Alongside his studies, Abbas was also involved in volunteer activities. In 2005, he co-founded Toufoula, an NGO that recruits young people to volunteer at cancer hospitals.
One of the main projects of the organization, in which Abbas is still involved, has been to provide children with colorful and comfortable “dream rooms” during hospitalization.

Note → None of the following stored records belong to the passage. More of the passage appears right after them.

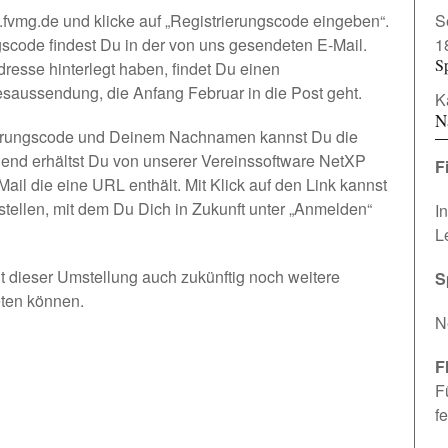
l.fvmg.de
und klicke auf „Registrierungscode eingeben“.
S
scode findest Du in der von uns gesendeten E-Mail.
1
S
dresse hinterlegt haben, findet Du einen
esaussendung, die Anfang Februar in die Post geht.
K
N
ierungscode und Deinem Nachnamen kannst Du die
eßend erhältst Du von unserer Vereinssoftware NetXP
F
ail die eine URL enthält. Mit Klick auf den Link kannst
tellen, mit dem Du Dich in Zukunft unter „Anmelden“
I
L
mit dieser Umstellung auch zukünftig noch weitere
S
eten können.
N
F
F
fe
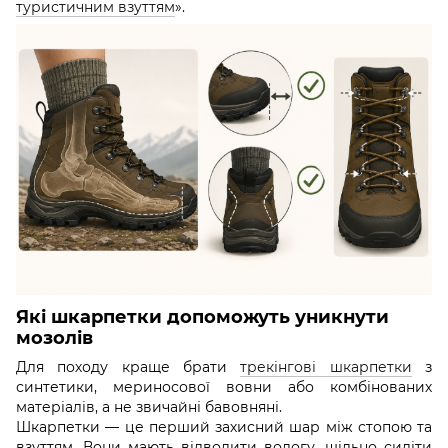
туристичним взуттям
».
Які шкарпетки допоможуть уникнути
мозолів
Для походу краще брати
трекінгові шкарпетки
з
синтетики, мериносової вовни або комбінованих
матеріалів, а не звичайні бавовняні.
Шкарпетки — це перший захисний шар між стопою та
взуттям. Вони мають відводити вологу, щільно сидіти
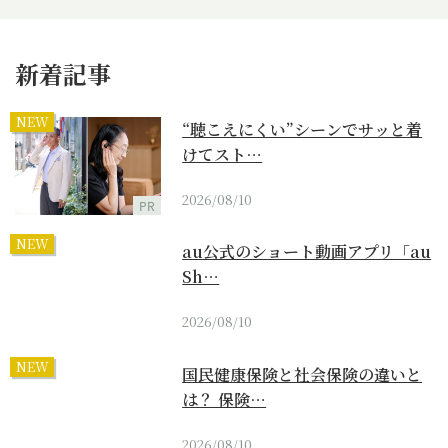
新着記事
NEW
“聴こえにくい”シーンでサッと着
けてスト…
2026/08/10
PR
NEW
au公式のショート動画アプリ「au
Sh…
2026/08/10
NEW
国民健康保険と社会保険の違いと
は？ 保険…
2026/08/10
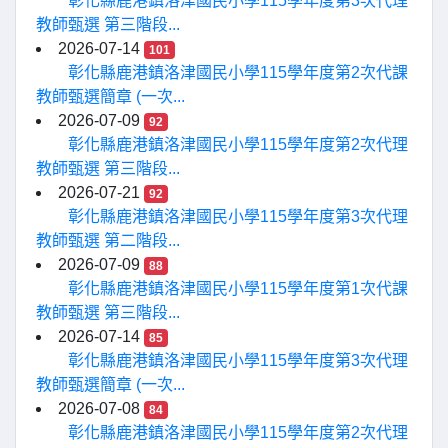
彰化縣鹿港鎮洛津國民小學115學年度第3次代理
教師甄選 第三階段...
2026-07-14
101
彰化縣鹿港鎮洛津國民小學115學年度第2次代課
教師甄選簡章 (一次...
2026-07-09
92
彰化縣鹿港鎮洛津國民小學115學年度第2次代理
教師甄選 第三階段...
2026-07-21
92
彰化縣鹿港鎮洛津國民小學115學年度第3次代理
教師甄選 第二階段...
2026-07-09
88
彰化縣鹿港鎮洛津國民小學115學年度第1次代課
教師甄選 第三階段...
2026-07-14
85
彰化縣鹿港鎮洛津國民小學115學年度第3次代理
教師甄選簡章 (一次...
2026-07-08
84
彰化縣鹿港鎮洛津國民小學115學年度第2次代理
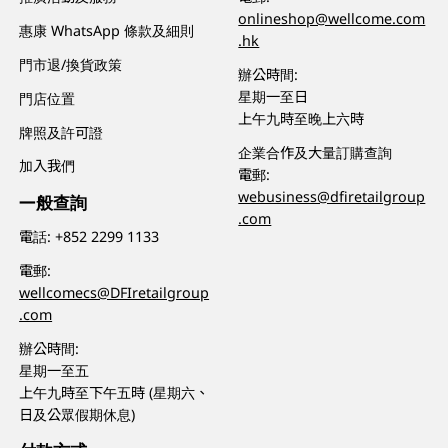
onlineshop@wellcome.com
惠康 WhatsApp 條款及細則
.hk
門市退/換貨政策
辦公時間:
星期一至日
門店位置
上午九時至晚上六時
牌照及許可證
企業合作及大量訂購查詢
加入我們
電郵:
webusiness@dfiretailgroup
一般查詢
.com
電話:
+852 2299 1133
電郵:
wellcomecs@DFIretailgroup
.com
辦公時間:
星期一至五
上午九時至下午五時 (星期六、
日及公眾假期休息)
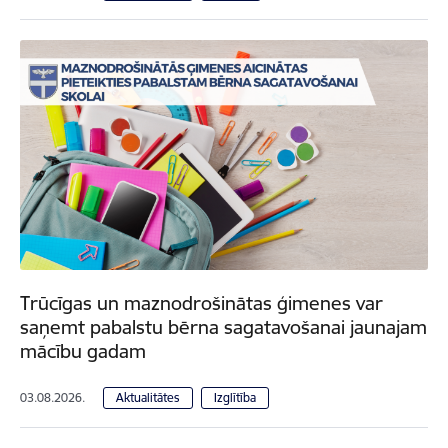
Trūcīgas un maznodrošinātas ģimenes var
saņemt pabalstu bērna sagatavošanai jaunajam
mācību gadam
03.08.2026.
Aktualitātes
Izglītība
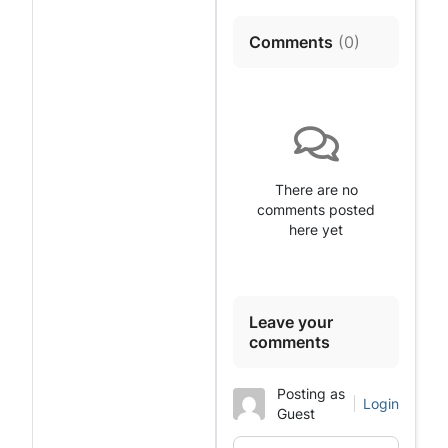
Comments
(
0
)
There are no
comments posted
here yet
Leave your
comments
Posting as
Login
Guest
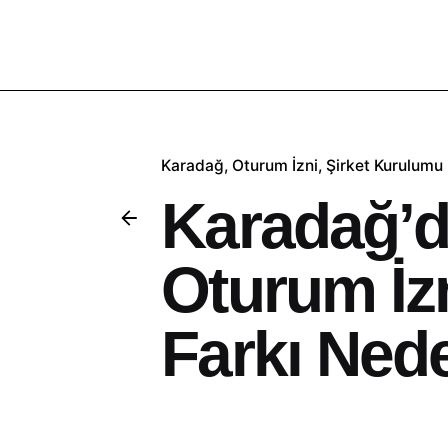
Karadağ
Oturum İzni
Şirket Kurulumu
Karadağ’d
Oturum İzn
Farkı Ned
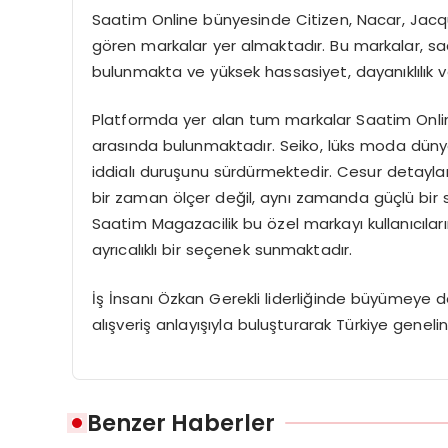
Saatim Online bünyesinde Citizen, Nacar, Jac
gören markalar yer almaktadır. Bu markalar, saa
bulunmakta ve yüksek hassasiyet, dayanıklılık v
Platformda yer alan tum markalar Saatim Online’
arasında bulunmaktadır. Seiko, lüks moda dünyas
iddialı duruşunu sürdürmektedir. Cesur detaylar,
bir zaman ölçer değil, aynı zamanda güçlü bir s
Saatim Magazacilik bu özel markayı kullanıcıla
ayrıcalıklı bir seçenek sunmaktadır.
İş İnsanı Özkan Gerekli liderliğinde büyümeye 
alışveriş anlayışıyla buluşturarak Türkiye geneli
Benzer Haberler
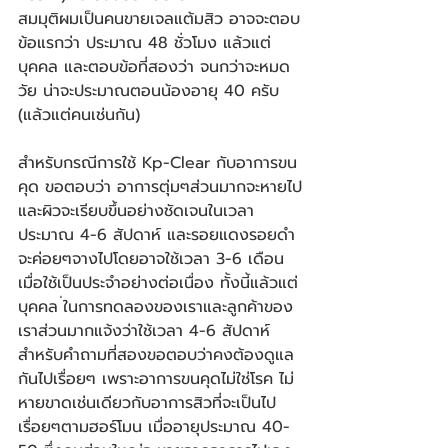
สมมุติผมเป็นคนขายเจลแต้มสิว อาจจะตอบ
ข้อแรกว่า ประมาณ 48 ชั่วโมง แล้วแต่
บุคคล และตอบข้อที่สองว่า จนกว่าจะหมด
วัย น่าจะประมาณตอนน้องอายุ 40 ครับ 
(แล้วแต่คนเช่นกัน)
สำหรับกรณีการใช้ Kp-Clear กับอาการขน
คุด ขอตอบว่า อาการตุ่มๆส่วนมากจะหายไป
และผิวจะเรียบขึ้นอย่างชัดเจนในเวลา
ประมาณ 4-6 สัปดาห์ และรอยแดงรอยดำ
จะค่อยๆจางไปโดยอาจใช้เวลา 3-6 เดือน
เมื่อใช้เป็นประจำอย่างต่อเนื่อง ทั้งนี้แล้วแต่
บุคคล ่ในการทดลองของเราและลูกค้าของ
เราส่วนมากแจ้งว่าใช้เวลา 4-6 สัปดาห์ 
สำหรับคำถามที่สองขอตอบว่าคงต้องดูแล
กันไปเรื่อยๆ เพราะอาการขนคุดไม่ใช่โรค ไม่
หายขาดเช่นเดียวกับอาการสิวที่จะเป็นไป
เรื่อยๆตามฮอร์โมน เมื่ออายุประมาณ 40-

The “idea was inspired by the fact that not all cancer wards are well organized, and patients have to endure arduous days of treatment surrounded only by white walls,” Abbas explained.
The experience with Toufoula “helped me understand that I wanted to contribute to patients suffering from cancer both socially and scientifically,” Abbas wrote in the newsletter.
According to Abbas, working with Dr. Ahmad Houri, his organic chemistry professor at LAU, as a lab assistant provided him with “a good foundation of scientific knowledge and reasoning skills.” For example, he was involved in analyzing river waters across Lebanon, and presented the findings at a conference in China in 2005.
“Although our research was not related to cancer, I was able to develop as a researcher and broaden my horizons,” Abbas wrote.
Abbas “was doing way above and beyond what was required of him,” Houri said. Impressed by his student’s devotion to work and skills as an “independent worker,” Houri helped him to apply to graduate programs, including The University of Texas M.D. Anderson Cancer Center, which Abbas calls his “dream school.”
Abbas was accepted at M.D. Anderson. Getting to the U.S., however, proved to be full of obstacles as the July 2006 war erupted, and Abbas and his family fled their home in southern Beirut, which was under constant bombardment.
To get the visa, he risked his life to go back to his home to retrieve papers. He also traveled—in vain—an unsafe road to Syria (where he was told the processing of his visa application had been transferred). He finally got the visa a day before his extended school admission deadline.
At his new university, he’s been studying the role of a gene called p53, which regulates hematopoietic stem cells that are responsible for the replenishment of the blood. “More than 50% of cancers alter the p53 gene or pathways,” Abbas explained, adding that an increased understanding of this gene may be “an avenue to shed light on its importance in leukemia initiation.”
His persistence and hard work were rewarded on February 5 with the 2008–2009 Floyd Haar, M.D., Endowed Memorial Research Award.
Abbas hasn’t decided yet on his plans after he graduates. Going to a medical school, or working in the U.S. or Lebanon, are among his options. Houri said he’d “love to have him as a colleague because his work is of such high caliber.”
Abbas is sure he wants to return to his homeland one day, and help build Toufoula’s “Dream Center,” envisioned as a facility that will provide treatment and entertainment to cancer patients, and promote research.